How much of an impact does our first relationship have on defining our identity and who we become? Years after my first sexual relationship with a man I still feel the impact it has on my current state of being. I was in my twenties when I first fell in love. Some guy had picked me up and had invited me to his house. It was the cold of winter and he lived on the other side of town, so it kind of just started as giving him a ride to his house. One we got there he invited me in for a drink. His house was a mess and freezing cold. He was a student from the University and studying computer science before any of us really know that computer science was even a curriculum. My body trembled terribly to the point I could not control it and began to shake. I could not tell if it was from being so cold or where I suspected this might lead. I remember he gave me a beer and he went in to use the bathroom. I guzzled the beer and almost bolted for the door. I was torn between not being able to follow through and a desire to finally make this happen. When he emerged from the bathroom, I began to make excuses, saying I had to go. But he grabbed a hold of me and brought me tightly into his arms and kissed me. Instantly the tremors in my body melted and the rest become natural.

I think I actually did fall in love in the moment. We spent a year together. When spring came he needed to return to his hometown in Illinois; I quit a very good job to follow him. We spent the summer at his parent’s house in the Midwest and in the fall decided to head to Texas to find work. We finally settled in Dallas where I worked construction on high rise buildings to get us set up in an apartment and up on our feet while he looked for work in the computer business. All the time we were together he never did really find a job or work. I believe in this idealism of finding that one true love and being fully committed to our relationship. I began to slowly find out he did not. He was obsessed with sex; I guess as we all at that age, and while I was always out working was picking up tricks. The more obvious it became, the more emotional pain I seemed to have to endure. It festered the self-doubt and loathing I had already felt for myself. Was I not good enough? Was I not satisfying. All I remember from that time was so much anger and rage and anxiety. Finally he completely abandoned me all together in a strange city with few friends. I have never felt so alone. Eventually I abandoned everything I had there, jumped on a bus taking only what I could carry in my suitcase and headed back to Montana. I knew I had changed and not for the better. I was now cynical and bitter, the innocence shattered. Why had I been lead to believe in a dream that was false from the beginning? Where did these ideals actually come from? Was this the way of being a gay man? I was disillusioned.

It took me years to get over this relationship so I could date others. In fact I am still not sure I trust others to this day.

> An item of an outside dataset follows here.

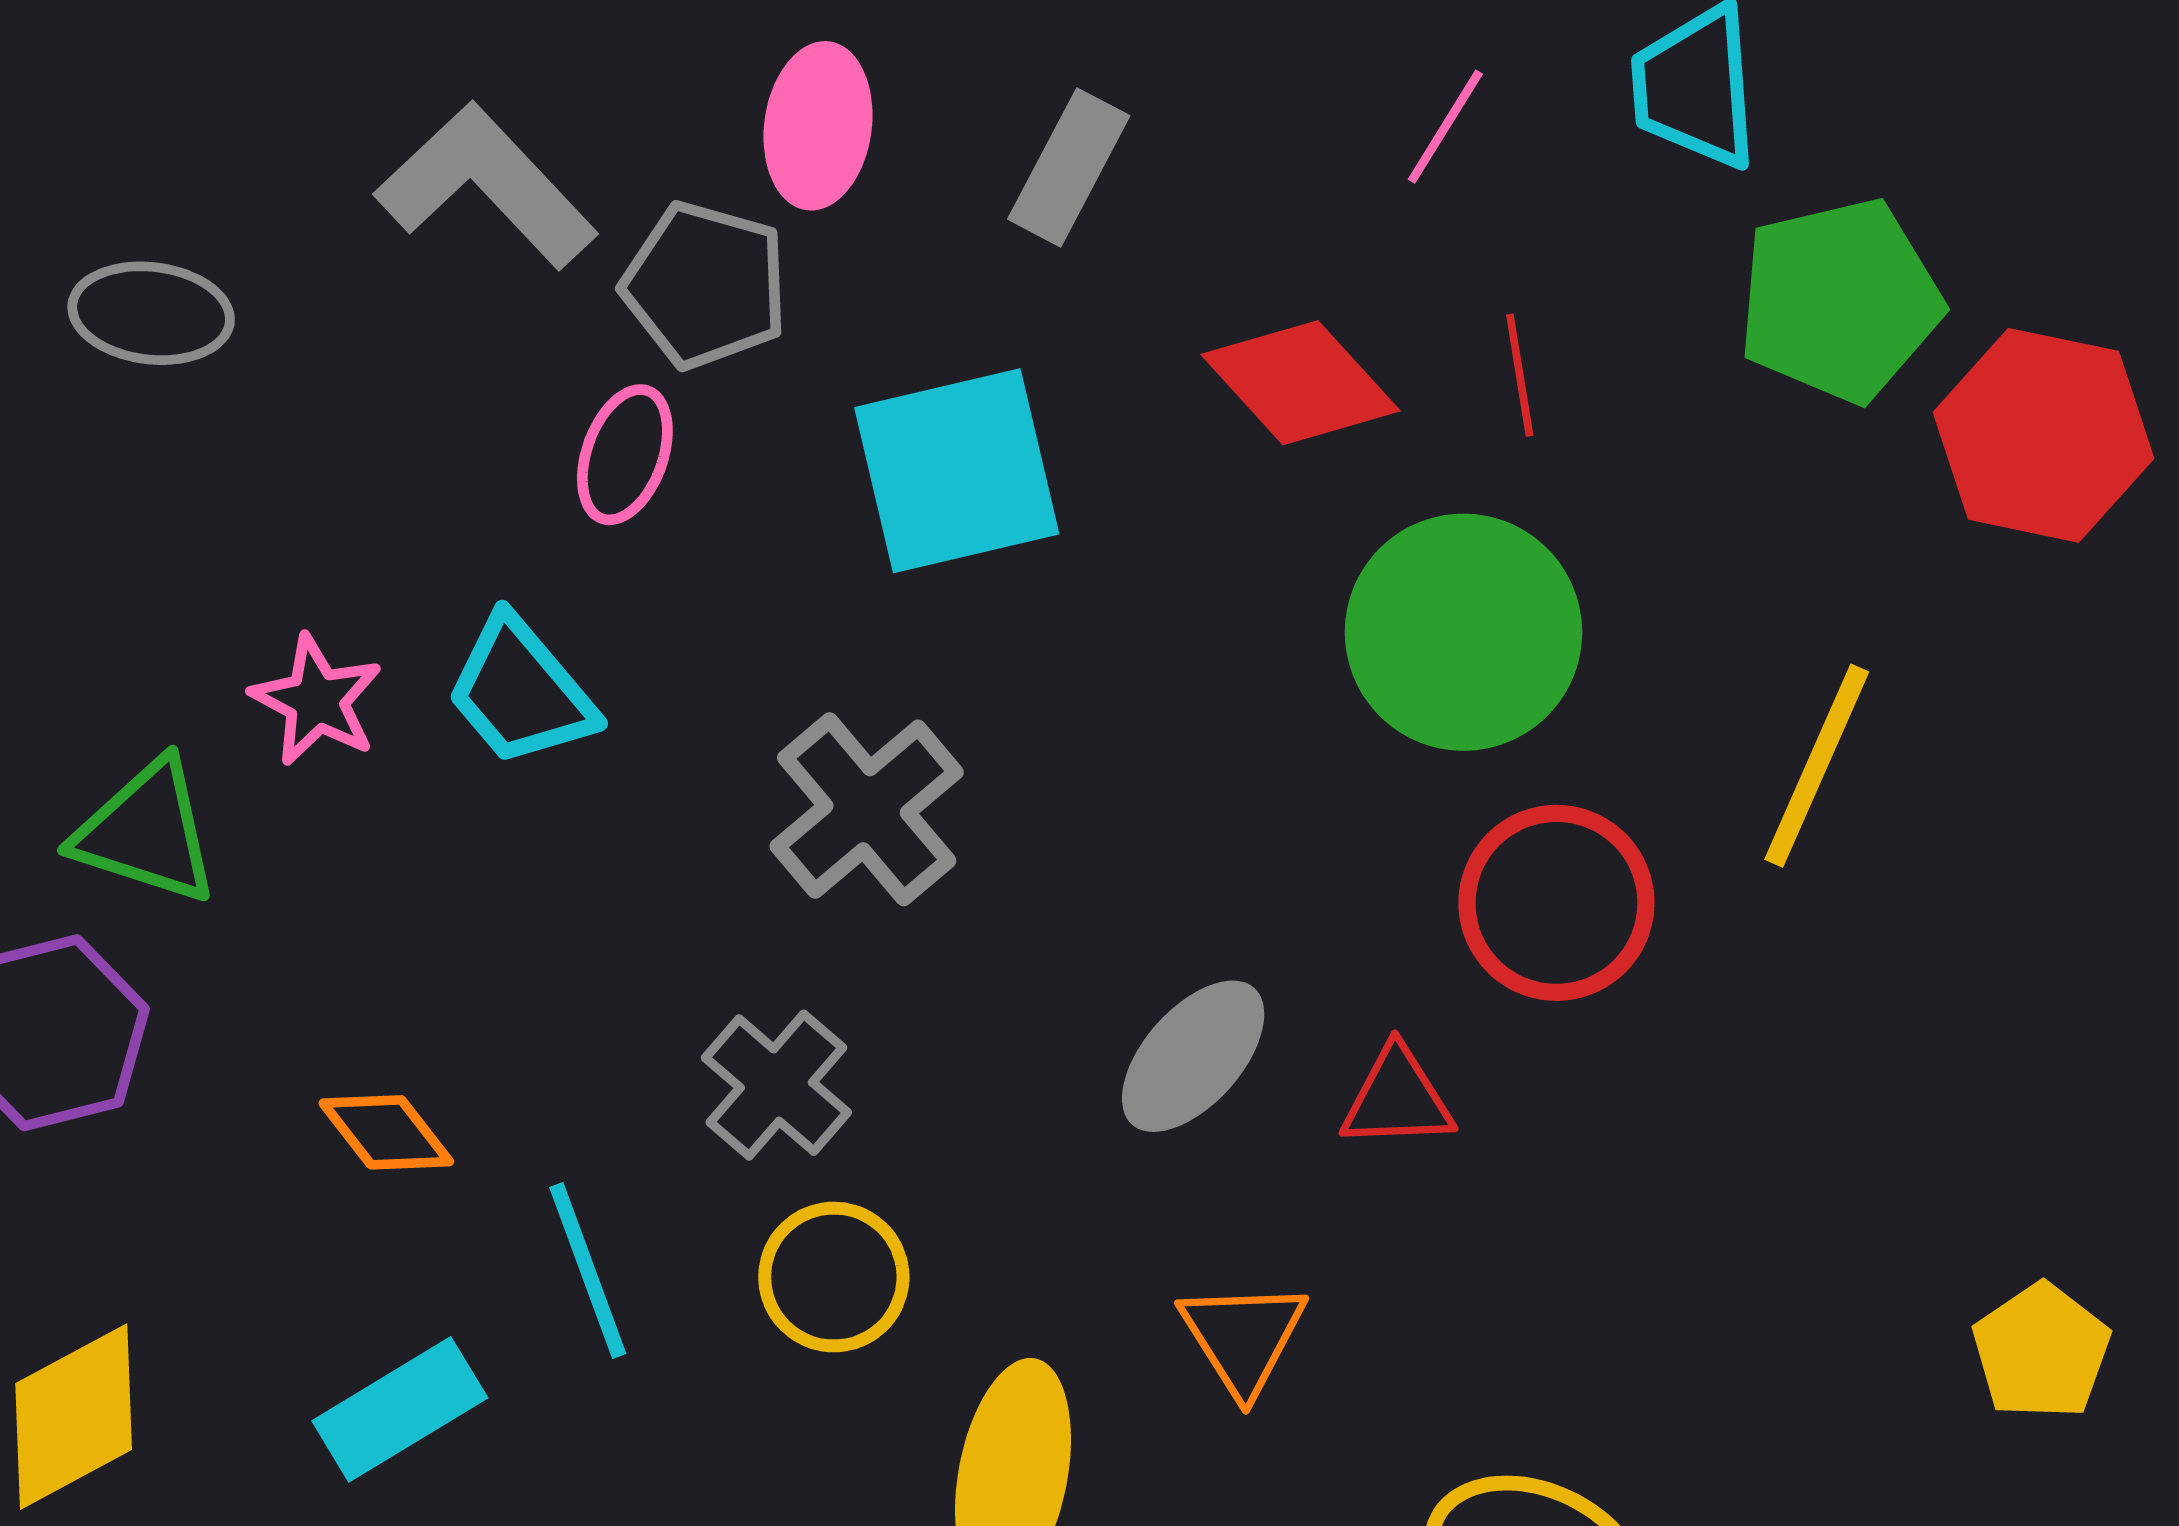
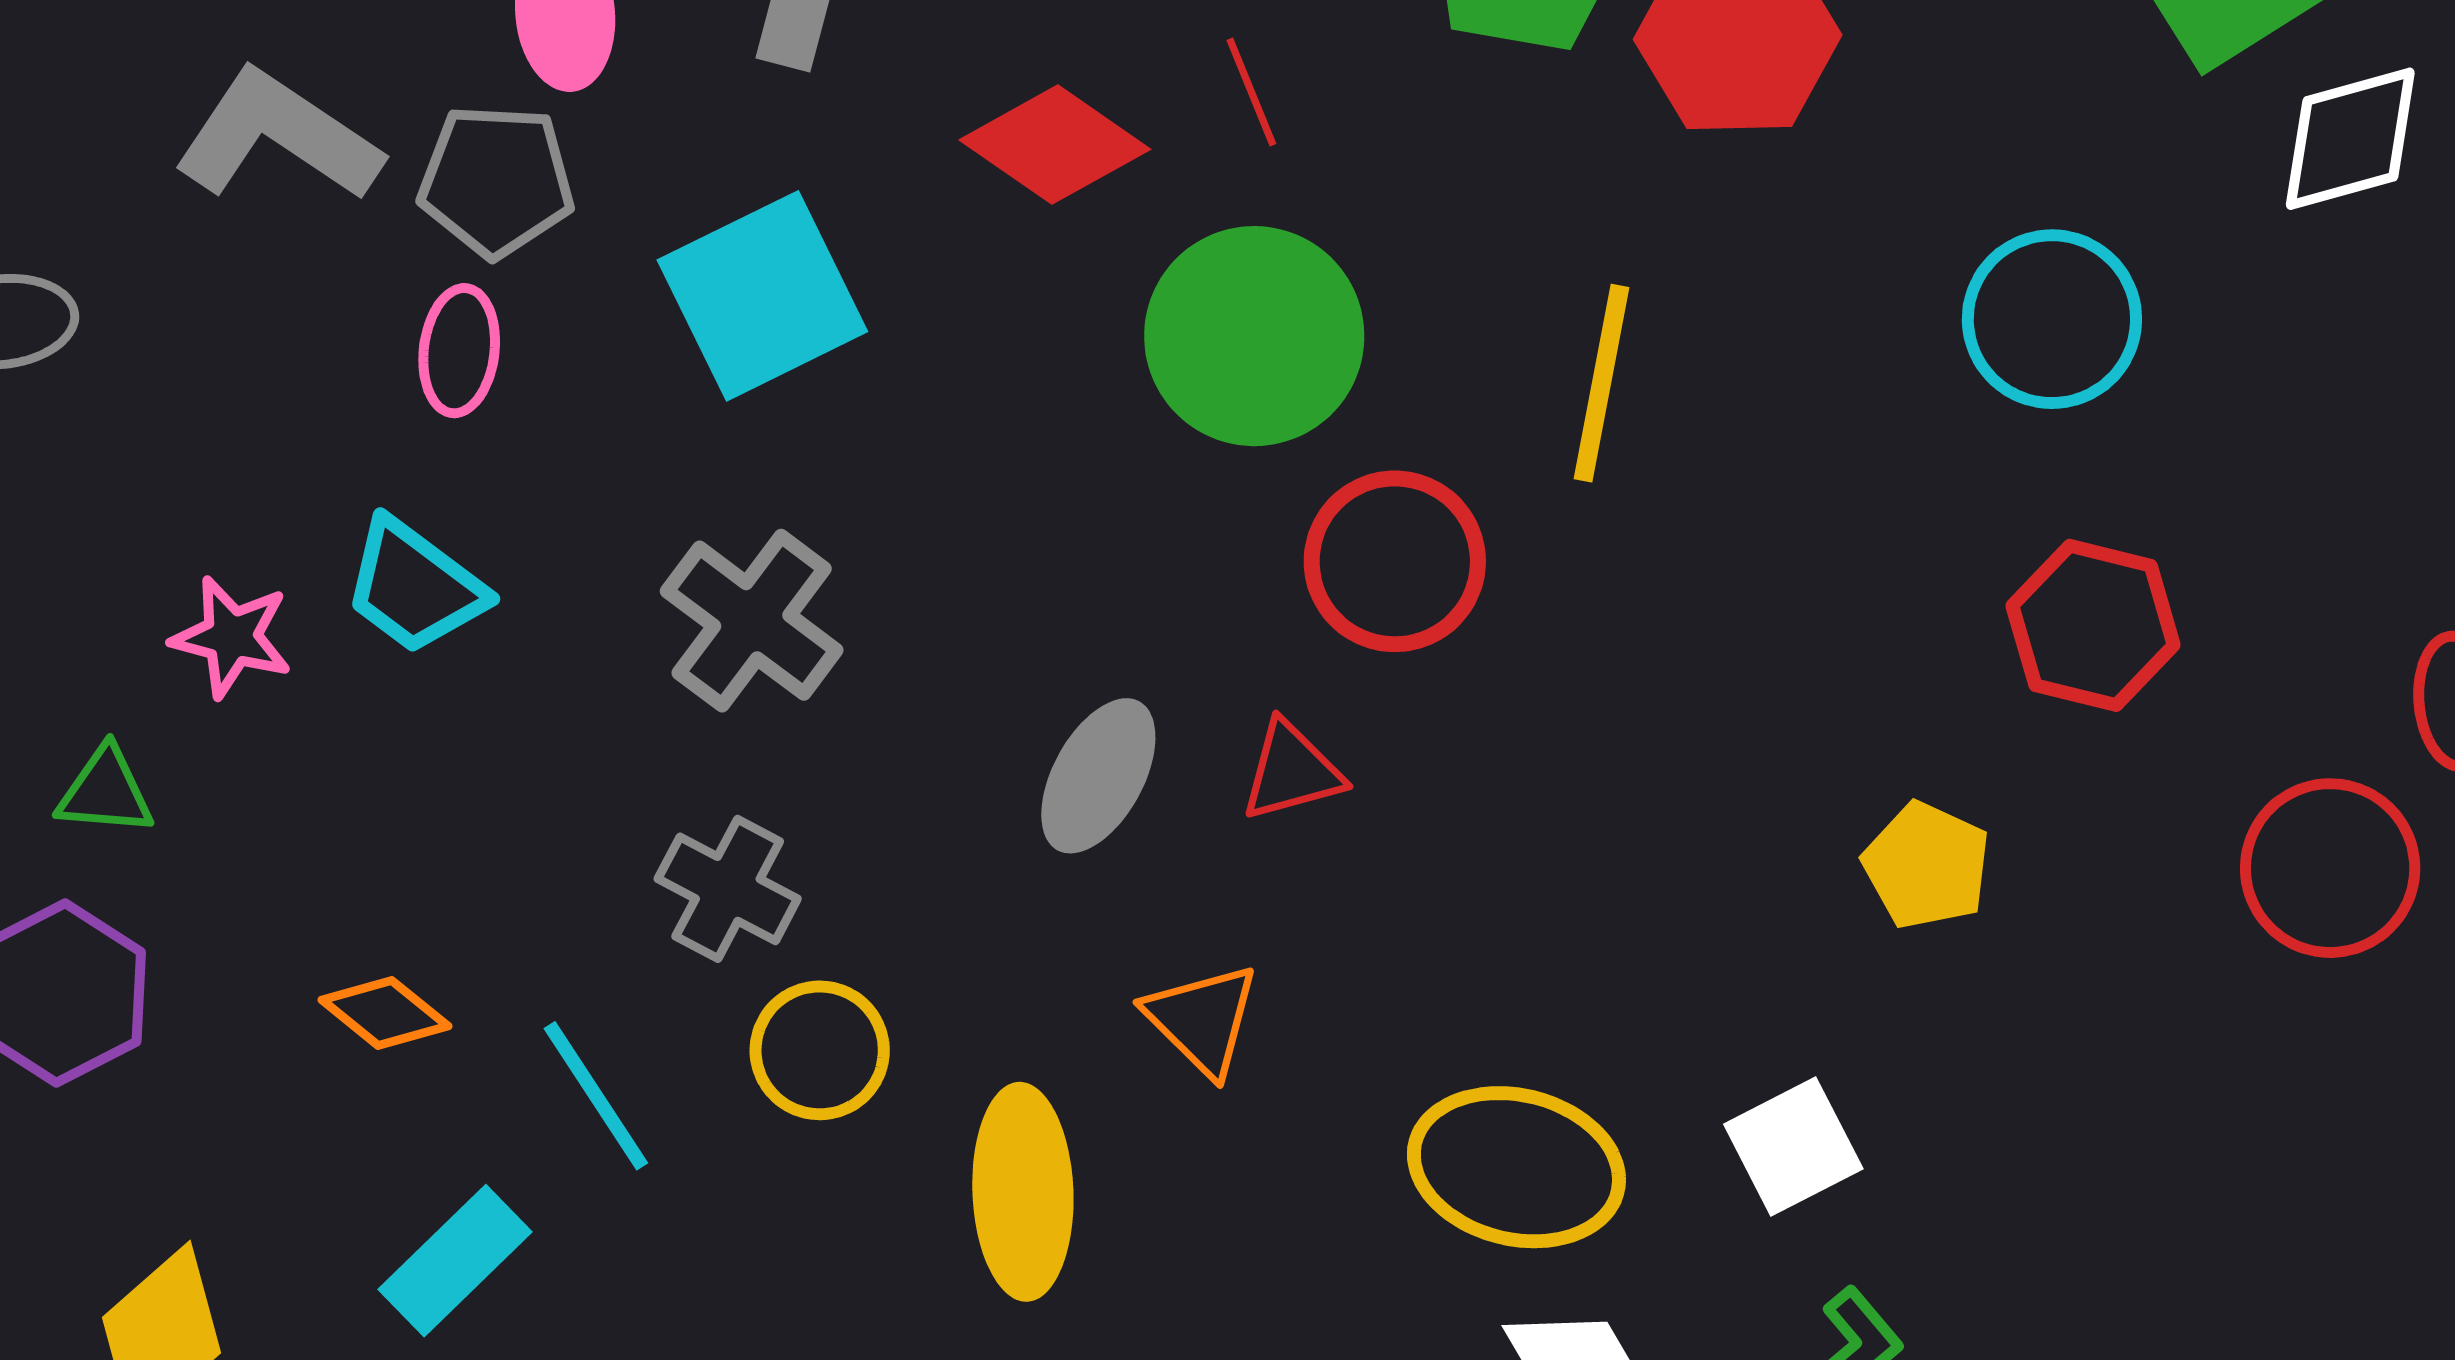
green triangle: (146, 832) -> (105, 792), size x0.7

I know I don’t put myself out there, fully committed, even in relationships that have stood the test of time, but I still remember that extraordinary moment when my body trembled in the darkness in a cold dirty house when I still believed in romance and a connection to someone could mean forever. I now see this at the core of a lot of my images. The dark, the cold, lost in a shadow, looking for a bit of kindness in a frail light. Somewhere deep in my heart the romance still remains, because it still emerges within the context of my frame. I can feel it and I can see it, perhaps it is only a dream an illusion I create only for myself.

“I traveled around a great deal. The cities swept about me like dead leaves, leaves that were brightly colored but torn away from the branches.” By Tennessee Williams. Tom’s final speech from The Glass Menagerie.